SPACEY: Look, it's particularly interesting for him, because there are so many new members of congress who were sort of brought in, in the Tea Party and we're going to fight against Washington and we're not going to do it the usual way, that it's very difficult to harangue 218 congressman to vote a particular way you want them to vote. So I don't envy him the position. It's not easy.

But it was very for me fascinating to go to a couple of whip meetings and actually see what the agenda is, what they're going to put out there, how they do it. And so for me it was very helpful to understand what it's actually like to try to whip.

STEPHANOPOULOS: And the show does get all those little details of the setting, and a lot of the conversation exactly right.

But I wonder what you make of -- you know, some people, some critics of the show look at it and say, as you point out a lot of people think this is the way it must be. But one Marcia Angell, a doctor, says, "blanket cynicism," talking about the show, "gives the illusion of understanding, not really understanding what's going on."

SPACEY: Well, I think that, you know, we've also heard a lot of comparisons to, well, we're antithesis of what the West Wing was. West Wing was a very, you know, a...

STEPHANOPOULOS: A different kind of fantasy.

SPACEY: Yeah, a different kind of fantasy. And that, you know, I think that what I think is very interesting is, is even if you look now at the way that some real politicians are being reexamined, you know, Lyndon Johnson is a character that my character in House of Cards admires. You know, during his lifetime, and certainly during his presidency he took an enormous amount of criticism, certainly for his policies in Vietnam. But we also have to look at the fact that he passed three civil rights bills in a very short presidency. And yes he was called ruthless and Machiavellian, an SOB and a lot of things during the course of his life, but people are sort of reexamining...
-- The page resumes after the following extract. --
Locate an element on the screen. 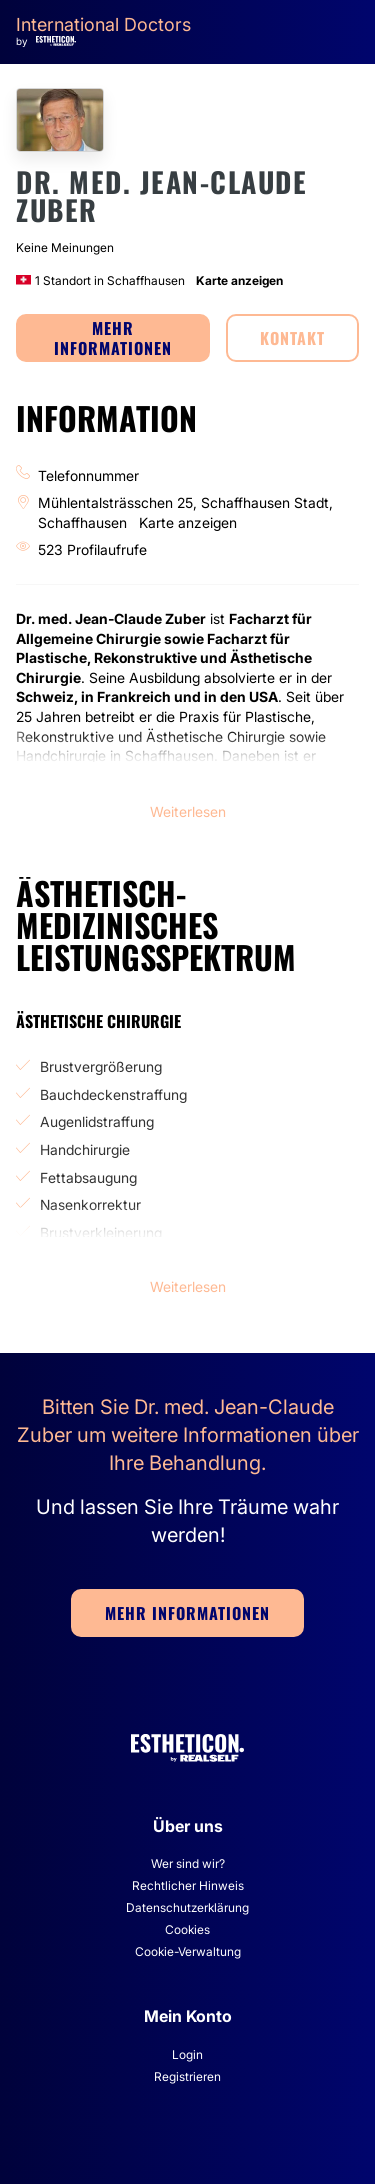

STEPHANOPOULOS: ...that's true.

SPACEY: ...people who are willing to do whatever they have to do.

STEPHANOPOULOS: And if he had the kind of coverage doing those -- going through those ruthless tactics that he would get today going through them, he might not be able to get what he got done.

SPACEY: Or even Abraham Lincoln. You know, you look at the film Lincoln, which showed him as a very effective politician willing to give positions to various people in order to get votes for something he thought was more important. And today that would probably be a scandal.

STEPHANOPOULOS: Kevin Spacey, thank you very much. House of Cards is terrific.

You can see every episode on Netflix right now. And we'll be right back.


STEPHANOPOULOS: And now we honor our fellow Americans who serve and sacrifice.

This week, the Pentagon released the names of four soldiers killed in Afghanistan.

And that is all for us today. Thanks for sharing part of your Sunday with us. Check out World News with David Muir tonight and see you tomorrow on GMA.